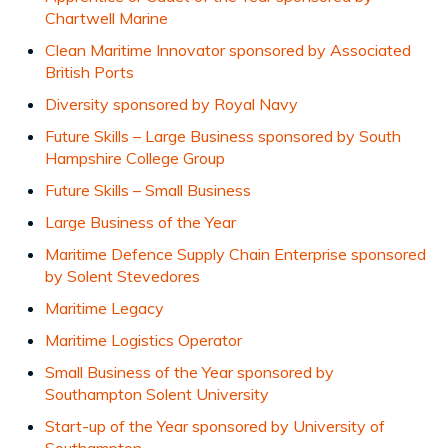
Chartwell Marine
Clean Maritime Innovator sponsored by Associated
British Ports
Diversity sponsored by Royal Navy
Future Skills – Large Business sponsored by South
Hampshire College Group
Future Skills – Small Business
Large Business of the Year
Maritime Defence Supply Chain Enterprise sponsored
by Solent Stevedores
Maritime Legacy
Maritime Logistics Operator
Small Business of the Year sponsored by
Southampton Solent University
Start-up of the Year sponsored by University of
Southampton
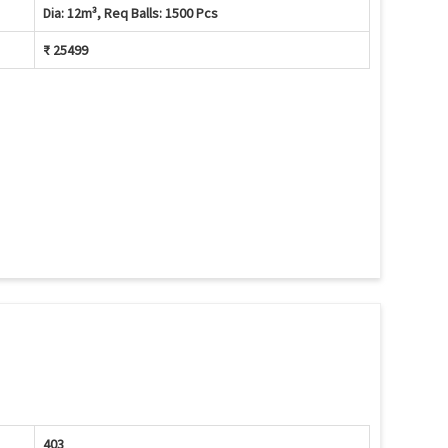
Dia: 12m³, Req Balls: 1500 Pcs
₹ 25499
403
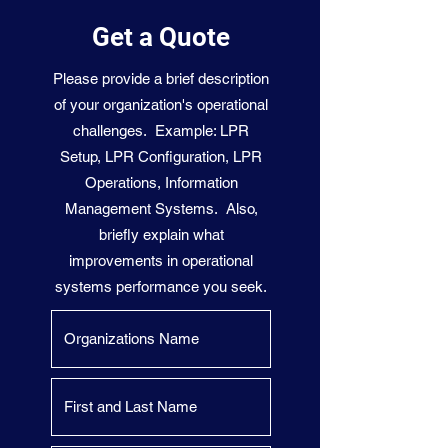
Get a Quote
Please provide a brief description
of your organization's operational
challenges. Example: LPR
Setup, LPR Configuration, LPR
Operations, Information
Management Systems. Also,
briefly explain what
improvements in operational
systems performance you seek.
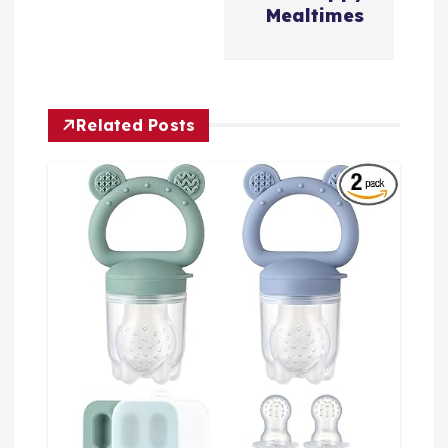
Mealtimes
Related Posts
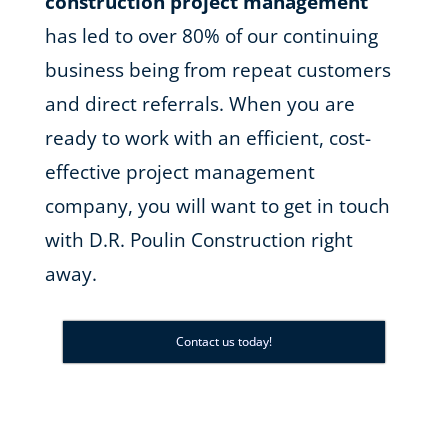
construction project management
has led to over 80% of our continuing
business being from repeat customers
and direct referrals. When you are
ready to work with an efficient, cost-
effective project management
company, you will want to get in touch
with D.R. Poulin Construction right
away.
Contact us today!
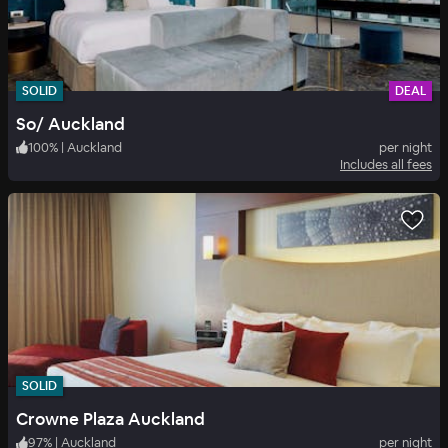
SOLID
DEAL
So/ Auckland
100
%
|
Auckland
per night
Includes all fees
SOLID
Crowne Plaza Auckland
97
%
|
Auckland
per night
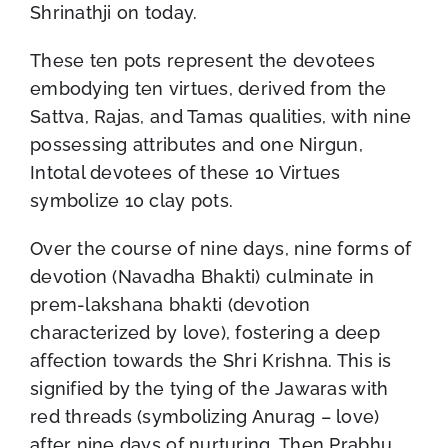
Shrinathji on today.
These ten pots represent the devotees
embodying ten virtues, derived from the
Sattva, Rajas, and Tamas qualities, with nine
possessing attributes and one Nirgun,
Intotal devotees of these 10 Virtues
symbolize 10 clay pots.
Over the course of nine days, nine forms of
devotion (Navadha Bhakti) culminate in
prem-lakshana bhakti (devotion
characterized by love), fostering a deep
affection towards the Shri Krishna. This is
signified by the tying of the Jawaras with
red threads (symbolizing Anurag – love)
after nine days of nurturing, Then Prabhu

──────────

> [WORK INSTRUCTIONS] Reproduce each line of the entries in which the word "nine" is found.

> [ANSWER AREA]
Sattva, Rajas, and Tamas qualities, with nine
Over the course of nine days, nine forms of
after nine days of nurturing, Then Prabhu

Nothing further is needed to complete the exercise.